Collected data:
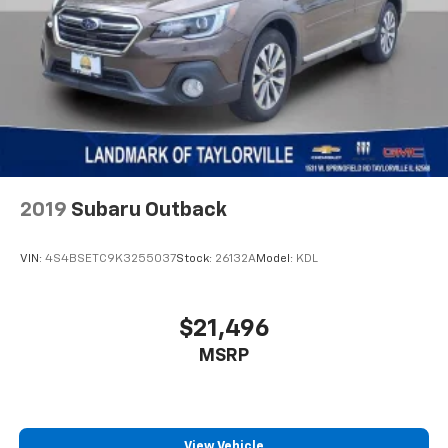
Traction control
Trip computer
Variably intermittent wipers
Wheels: 17" High Gloss Black Machined Aluminum
Wireless Apple CarPlay/Android Auto
2019
Subaru Outback
VIN:
4S4BSETC9K3255037
Stock:
26132A
Model:
KDL
$21,496
MSRP
View Vehicle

### Required action
The result should be a word-for-word restatement of all the data, without images.

### Answer area
Traction control
Trip computer
Variably intermittent wipers
Wheels: 17" High Gloss Black Machined Aluminum
Wireless Apple CarPlay/Android Auto
2019
Subaru Outback
VIN:
4S4BSETC9K3255037
Stock:
26132A
Model:
KDL
$21,496
MSRP
View Vehicle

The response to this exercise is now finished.